It's a very simple query:
SELECT * FROM temp_company WHERE number NOT IN (SELECT number FROM company)
It was taking 15 minutes before but that was on a Mysql installation with too low buffer pool size and 15 minutes was OK because this is a monthly task. I upgraded to Mysql 5.7 (from something like 5.1 or 5.2) as the original install was 32bit and I couldn't up the innodb buffer pool size to the minimum required 10gb for this DB (I've set it to 16GB on a machine with 32GB RAM. I've now gone to run this query a month later and it was still running after 6 hours.

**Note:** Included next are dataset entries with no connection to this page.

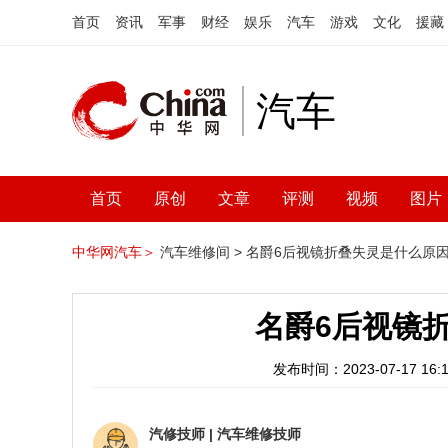
首页
资讯
军事
财经
娱乐
汽车
游戏
文化
援藏
汽车
首页
原创
文章
评测
视频
图片
中华网汽车＞
汽车维修间 >
名爵6后视镜折叠失灵是什么原
名爵6后视镜
发布时间：2023-07-17 16:1
汽修技师
|
汽车维修技师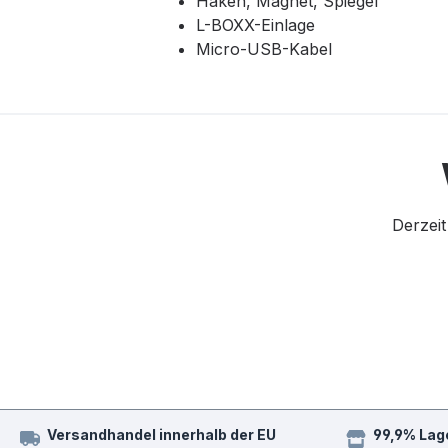
Haken, Magnet, Spiegel
L-BOXX-Einlage
Micro-USB-Kabel
Derzeit
Versandhandel innerhalb der EU
99,9% Lag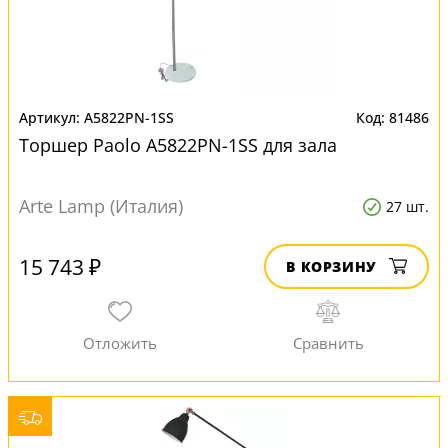
A5822PN-1SS
81486
Торшер Paolo A5822PN-1SS для зала
Arte Lamp (Италия)
27 шт.
15 743 ₽
В КОРЗИНУ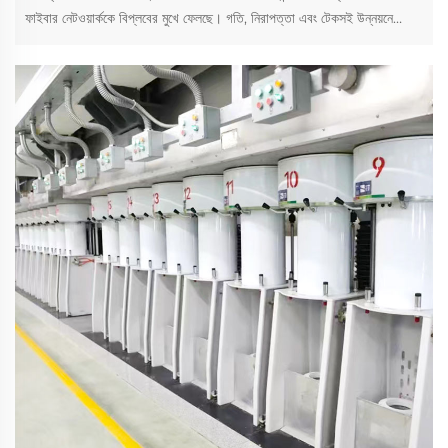
ফাইবার নেটওয়ার্ককে বিপ্লবের মুখে ফেলছে। গতি, নিরাপত্তা এবং টেকসই উন্নয়নে
উৎকর্ষ আনুন—আলোক অবকাঠামোর ভবিষ্যৎ অন্বেষণ করুন।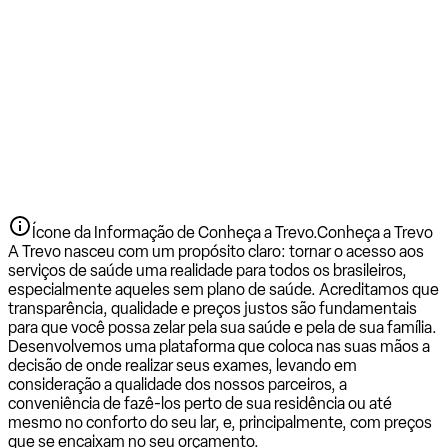
Ícone da Informação de Conheça a Trevo.
Conheça a Trevo
A Trevo nasceu com um propósito claro: tornar o acesso aos
serviços de saúde uma realidade para todos os brasileiros,
especialmente aqueles sem plano de saúde. Acreditamos que
transparência, qualidade e preços justos são fundamentais
para que você possa zelar pela sua saúde e pela de sua família.
Desenvolvemos uma plataforma que coloca nas suas mãos a
decisão de onde realizar seus exames, levando em
consideração a qualidade dos nossos parceiros, a
conveniência de fazê-los perto de sua residência ou até
mesmo no conforto do seu lar, e, principalmente, com preços
que se encaixam no seu orçamento.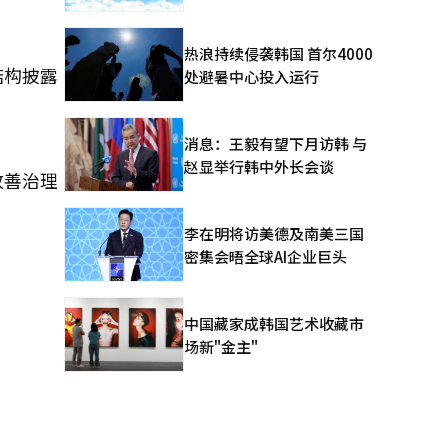
热浪持续侵袭韩国 首尔4000
结构披露
处避暑中心投入运行
消息：王毅有望下月访韩 与
赵显举行韩中外长会谈
改善治理
李在明将访美德及南美三国
密集会晤全球AI企业巨头
中国藏家成韩国艺术收藏市
场新"金主"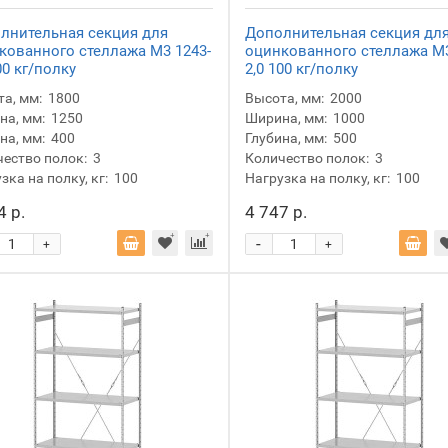
лнительная секция для
Дополнительная секция дл
кованного стеллажа М3 1243-
оцинкованного стеллажа М3
00 кг/полку
2,0 100 кг/полку
а, мм:
1800
Высота, мм:
2000
а, мм:
1250
Ширина, мм:
1000
на, мм:
400
Глубина, мм:
500
ество полок:
3
Количество полок:
3
зка на полку, кг:
100
Нагрузка на полку, кг:
100
4 р.
4 747 р.
-
+
+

The EXPLAIN for the above is:
id | select_type | table | partitions | type | possible_keys | key | key_len | ref | rows | filtered | Extra |
1 | PRIMARY | temp_company | | ALL | | | | | 3226661 | 100.00 | Using where |
2 | DEPENDENT SUBQUERY | company | | index | number | number | 33 | | 3383517 | 100.00 | Using where |
The PRIMARY index on company and temp_company is id, but number is what they match on and that is a KEY in both but does the above suggest it's not using the index for the temp_company table?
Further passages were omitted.